== SUPPLIED MATERIAL ==
^^^^

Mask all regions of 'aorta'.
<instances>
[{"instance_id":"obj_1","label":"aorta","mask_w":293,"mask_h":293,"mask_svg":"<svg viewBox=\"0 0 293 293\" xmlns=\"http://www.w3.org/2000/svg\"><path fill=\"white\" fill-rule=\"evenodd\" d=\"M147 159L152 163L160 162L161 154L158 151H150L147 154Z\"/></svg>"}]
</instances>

^^^^

== EXERCISE GOAL ==
Transcribe the listing above in full, word for word.

== WRITTEN SOLUTION ==
Mask all regions of 'aorta'.
<instances>
[{"instance_id":"obj_1","label":"aorta","mask_w":293,"mask_h":293,"mask_svg":"<svg viewBox=\"0 0 293 293\" xmlns=\"http://www.w3.org/2000/svg\"><path fill=\"white\" fill-rule=\"evenodd\" d=\"M147 159L152 163L160 162L161 154L158 151H150L147 154Z\"/></svg>"}]
</instances>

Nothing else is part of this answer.